Even if you are taking medicines to treat your diabetes, it is important that you continue to follow the diet and / or physical regimen recommended by your doctor.
How long do you take Starlix?
Continue to take Starlix every day until your doctor tells you to stop. If you take more Starlix than you should
If you accidentally take too many tablets, talk to a doctor immediately. If you experience symptoms of low blood sugar (listed in section 4, Possible Side Effects), eat or drink something containing sugar.
If you feel that you may have a severe hypoglycaemic crisis (which may lead to loss of consciousness or seizure), call for emergency care or make sure someone else has done this for you.
If you forget to take Starlix
If you forget to take the tablet, take the next one before your next meal. Do not take a double dose to make up for the missed dose.
Follow-up during treatment with Starlix
Your doctor will periodically check the amount of Starlix you are taking. It is possible to adjust the dose according to your needs. If you have any questions about Starlix or why this medicine has been prescribed for you, ask your doctor.
4. Possible side effects
Like all medicines, this medicine can cause side effects, although not everyone gets them.
These side effects may occur at some frequency, according to which they are defined as:
• very common: can affect more than 1 in 10 people
• common: may affect up to 1 in 10 people
• Uncommon: may affect up to 1 in 100 people
• rare: may affect up to 1 in 1,000 people
• very rare: can affect up to 1 in 10,000 people
• Frequency not known: can not be estimated from the available data. The side effects caused by Starlix are usually mild to moderate. Common side effects:
These are symptoms of low blood sugar (hypoglycemia), which are usually mildly pronounced. They include:
• Feeling that your heart beats faster
• desire for vomiting (nausea)
These symptoms can be caused by a lack of food or an excessive dose of any antidiabetic medicine you take. If you experience symptoms of low blood sugar, eat or drink something containing sugar.
Other side effects may include:
• Common: abdominal pain, indigestion, diarrhea, nausea
• Uncommon: vomiting
• Rare: slight liver function abnormalities, allergic reactions (hypersensitivity) such as rash and pruritus
• Very rare: blistering of the skin, affecting the lips, eyes and / or mouth, sometimes with headache, fever and / or diarrhea
If any of the side effects gets serious, tell your doctor or pharmacist. This includes all possible side effects not listed in this leaflet.
5. How to store Starlix?
Keep out of the reach and sight of children. Store in the original package.
Do not use this medicine after the expiry date which is stated on the carton after EXP. The expiry date refers to the last day of that month. Do not use Starlix packaging that is damaged or has tamper evidence. Store below 30 ° C.
Do not dispose of medicines in the sewers or in the household waste container. Ask your pharmacist how to dispose of medicines you no longer use. These measures will help to protect the environment.
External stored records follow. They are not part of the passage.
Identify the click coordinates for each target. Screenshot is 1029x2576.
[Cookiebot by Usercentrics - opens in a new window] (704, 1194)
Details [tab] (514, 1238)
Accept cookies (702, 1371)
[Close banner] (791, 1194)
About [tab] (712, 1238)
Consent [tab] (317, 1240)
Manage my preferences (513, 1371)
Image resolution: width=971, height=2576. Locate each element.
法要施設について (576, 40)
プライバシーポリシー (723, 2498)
Packaging content and additional information
What does Starlix contain?
- The active substance is nateglinide. Each tablet contains 60, 120 or 180 mg of nateglinide.
- The other ingredients are: lactose monohydrate; microcrystalline cellulose; povidone; croscarmellose sodium; magnesium stearate and silica gel, colloidal anhydrous.
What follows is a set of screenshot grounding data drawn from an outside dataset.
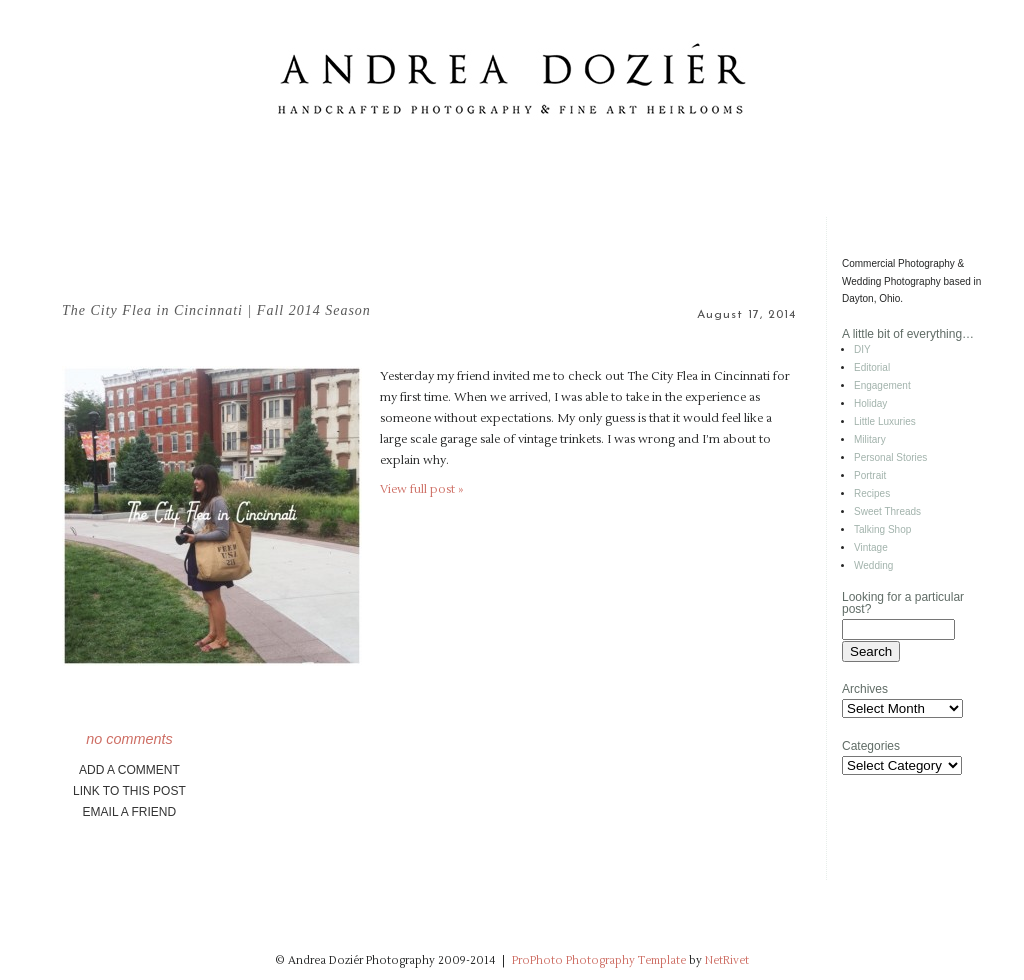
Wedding (873, 565)
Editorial (872, 367)
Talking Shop (882, 529)
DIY (862, 349)
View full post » (421, 489)
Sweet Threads (887, 511)
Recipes (872, 493)
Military (870, 439)
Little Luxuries (885, 421)
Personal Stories (890, 457)
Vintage (871, 547)
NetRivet (727, 960)
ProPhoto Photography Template (599, 960)
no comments (129, 739)
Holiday (870, 403)
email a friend (130, 812)
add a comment (129, 770)
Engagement (882, 385)
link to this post (129, 791)
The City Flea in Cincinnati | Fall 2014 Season (216, 310)
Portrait (870, 475)
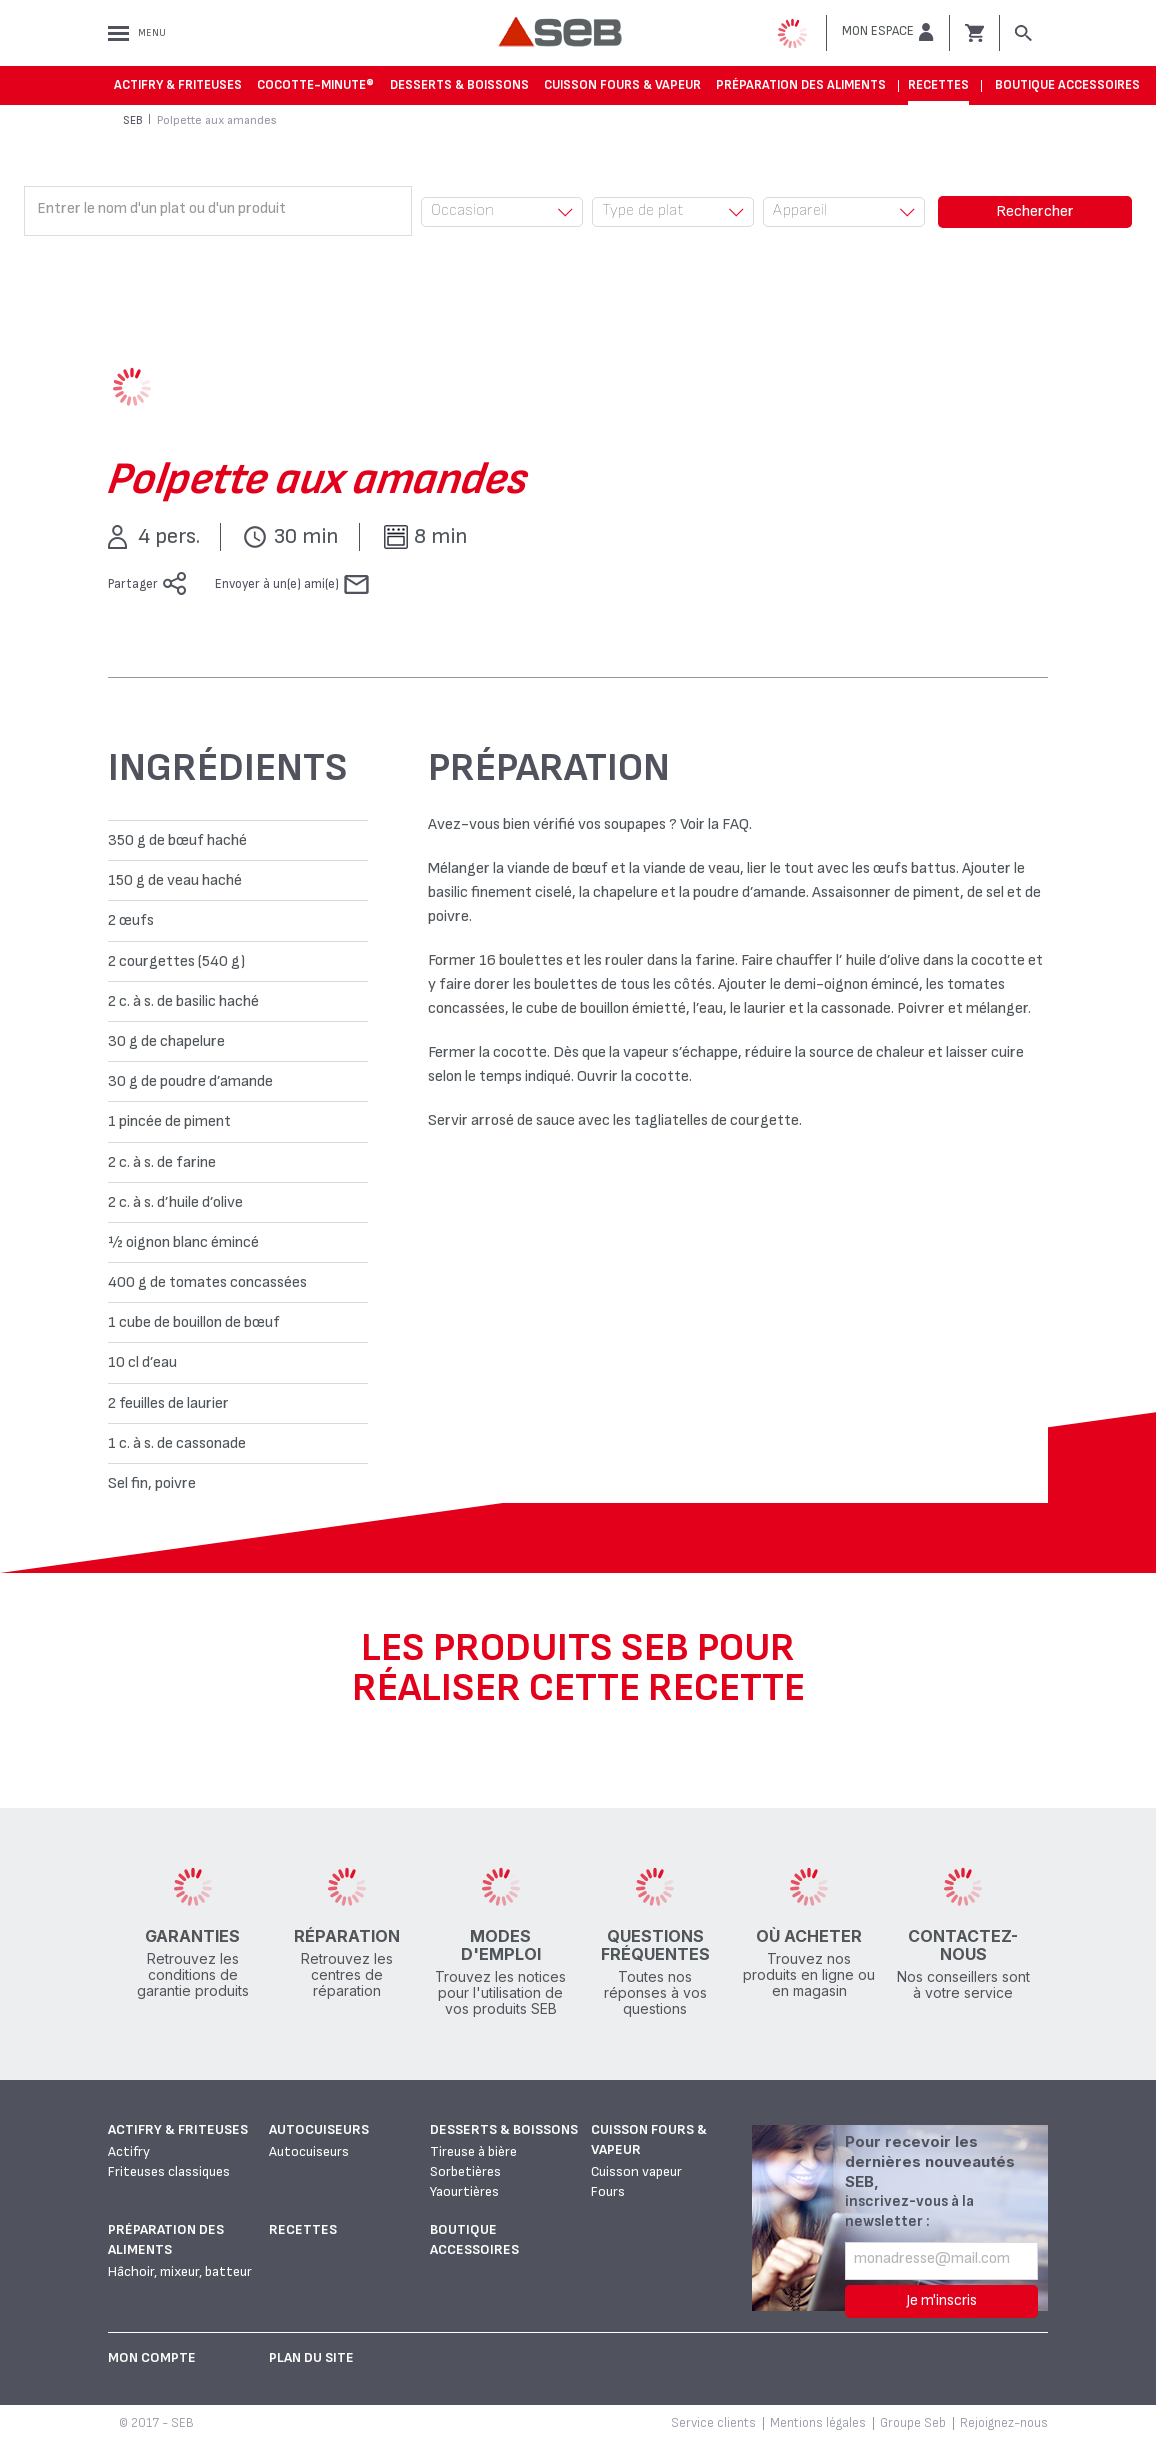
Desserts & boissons (459, 85)
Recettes (938, 85)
- The tablet coat contains hypromellose; titanium dioxide (E171); talc; macrogol and red (60 and 180 mg tablets) or yellow (120 mg tablets) iron oxide (E172).
What does Starlix look like and what does it contain?
Starlix 60 mg film-coated tablets are pink, round tablets with "STARLIX" marked on one side and "60" on the other.
Starlix 120 mg film-coated tablets are yellow, oval tablets with "STARLIX" marked on one side and "120" on the other.
Starlix 180 mg film-coated tablets are red, elliptical tablets with "STARLIX" marked on one side and "180" on the other.
Each blister contains 12, 24, 30, 60, 84, 120 or 360 tablets. Not all packs may be marketed in your country.